2009 Fiscal Year Annual Research Report
魚類補体におけるC3アイソタイプの機能分化とC3多重化が感染防御に果たす役割
Project/Area Number |
09J03793
|
Research Institution | Kyushu University |
Principal Investigator |
一木 智子 Kyushu University, 農学研究院, 特別研究員(DC1)
|
Keywords | 自然免疫 / 魚類免疫 / 補体 / C3 / アイソタイプ |
Research Abstract |
硬骨魚類の補体系の特徴は、中心成分であるC3が遺伝子重複により複数のアイソタイプとして存在し、通常のHisタイプのC3(分子内にチオエステルの開裂と異物への結合反応を触媒するヒスチジンを持つ)に加え、non-HisタイプのC3(触媒性Hisを持たない)が存在することである。 本研究の目的は、魚類C3アイソタイプの反応機構とその生体防御における意義をC3アイソタイプの機能の違いに着目し明らかとすることである。 今年度は、Hisタイプ(C3-H1)とnon-Hisタイプ(C3-S)のコイC3アイソタイプの異物への結合能や、異種赤血球に対する溶解経路活性化能を比較する機能解析を行った。

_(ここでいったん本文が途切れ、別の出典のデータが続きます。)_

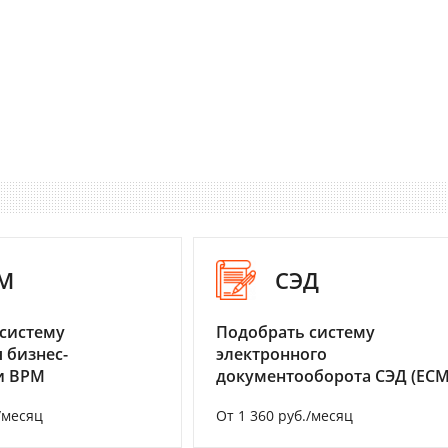
M
СЭД
систему
Подобрать систему
 бизнес-
электронного
и BPM
документооборота СЭД (ECM
/месяц
От 1 360 руб./месяц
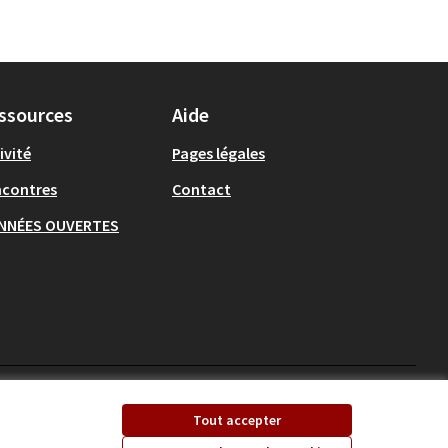
ssources
Aide
ivité
Pages légales
ncontres
Contact
NNÉES OUVERTES
Ecrivons Angers sur X
Ecrivons Angers sur
Tout accepter
(Lien externe)
(Lien externe)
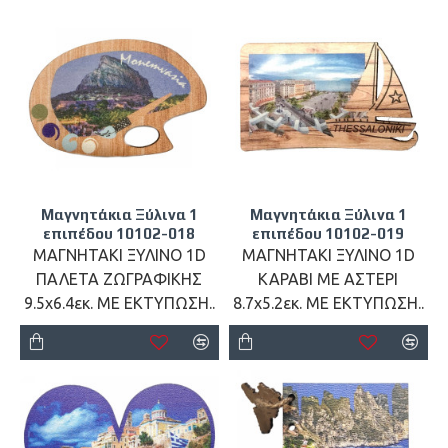
Μαγνητάκια Ξύλινα 1
Μαγνητάκια Ξύλινα 1
επιπέδου 10102-018
επιπέδου 10102-019
ΜΑΓΝΗΤΑΚΙ ΞΥΛΙΝΟ 1D
ΜΑΓΝΗΤΑΚΙ ΞΥΛΙΝΟ 1D
ΠΑΛΕΤΑ ΖΩΓΡΑΦΙΚΗΣ
ΚΑΡΑΒΙ ΜΕ ΑΣΤΕΡΙ
9.5x6.4εκ. ΜΕ ΕΚΤΥΠΩΣΗ..
8.7x5.2εκ. ΜΕ ΕΚΤΥΠΩΣΗ..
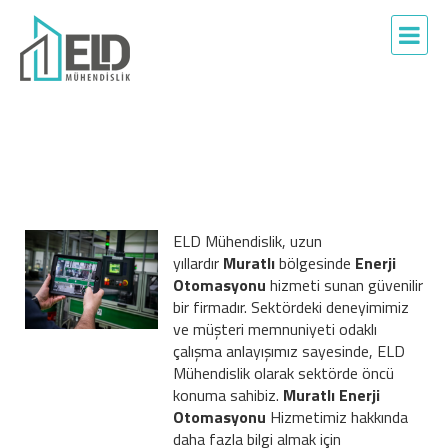
ELD Mühendislik, uzun
yıllardır
Muratlı
bölgesinde
Enerji
Otomasyonu
hizmeti sunan güvenilir
bir firmadır. Sektördeki deneyimimiz
ve müşteri memnuniyeti odaklı
çalışma anlayışımız sayesinde, ELD
Mühendislik olarak sektörde öncü
konuma sahibiz.
Muratlı Enerji
Otomasyonu
Hizmetimiz hakkında
daha fazla bilgi almak için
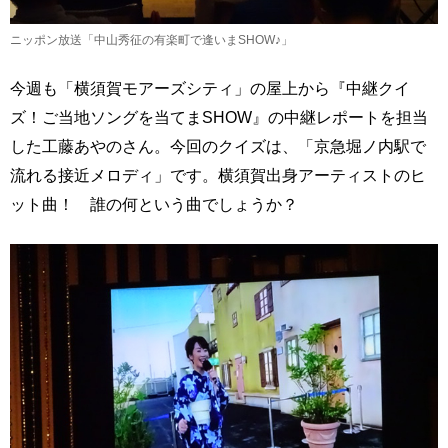
ニッポン放送「中山秀征の有楽町で逢いまSHOW♪」
今週も「横須賀モアーズシティ」の屋上から『中継クイ
ズ！ご当地ソングを当てまSHOW』の中継レポートを担当
した工藤あやのさん。今回のクイズは、「京急堀ノ内駅で
流れる接近メロディ」です。横須賀出身アーティストのヒ
ット曲！ 誰の何という曲でしょうか？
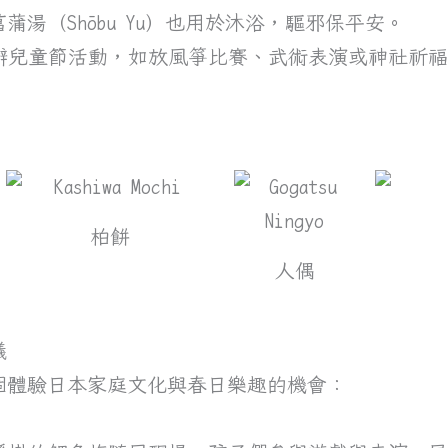
湯（Shōbu Yu）也用於沐浴，驅邪保平安。
舉辦兒童節活動，如放風箏比賽、武術表演或神社祈
柏餅
人偶
議
個體驗日本家庭文化與春日樂趣的機會：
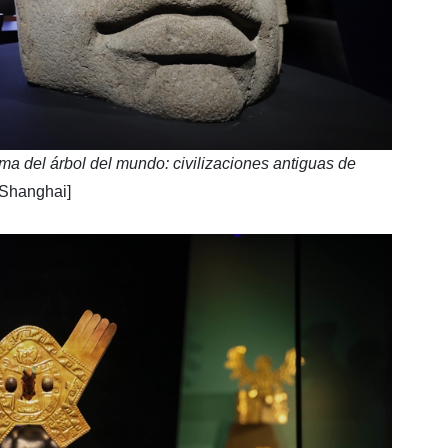
ima del árbol del mundo: civilizaciones antiguas de
 Shanghai]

魚病細菌3種、自己細胞2種を含む計12種の標的に対する各C3アイソタイプの結合特異性をフローサイトメトリーにより解析したところ、non-HisタイプのC3-Sが幅広い異物に対して結合できることが明らかとなった。また、各C3アイソタイプ特異的なモノクローナル抗体(抗C3-H1抗体,抗C3-S抗体)を用いて、ウサギ赤血球もしくは感作ヒツジ赤血球に対する溶血活性を阻害したところ、抗C3-S抗体を血清に添加すると、溶血活性を完全に失活させることが判明した。ざらに、コイ血清中から目的のC3アイソタイプを除去した血清の作製を試み、作製段階の各C3アイソタイプ除去血清を用いて異種赤血球に対する残存溶血能を測定したところ、C3-S除去血清で溶血活性の大幅な減少が見られた。 これらの結果から、魚類の補体系では、通常のHisタイプのC3よりも魚類に特有なnon-HisタイプのC3が重要な役割を担っていることが示唆された。 哺乳類とは異なる魚類に特有な生体防御システムが明らかとなることで、養殖業における魚病対策に有用な知見をもたらすことが期待できる。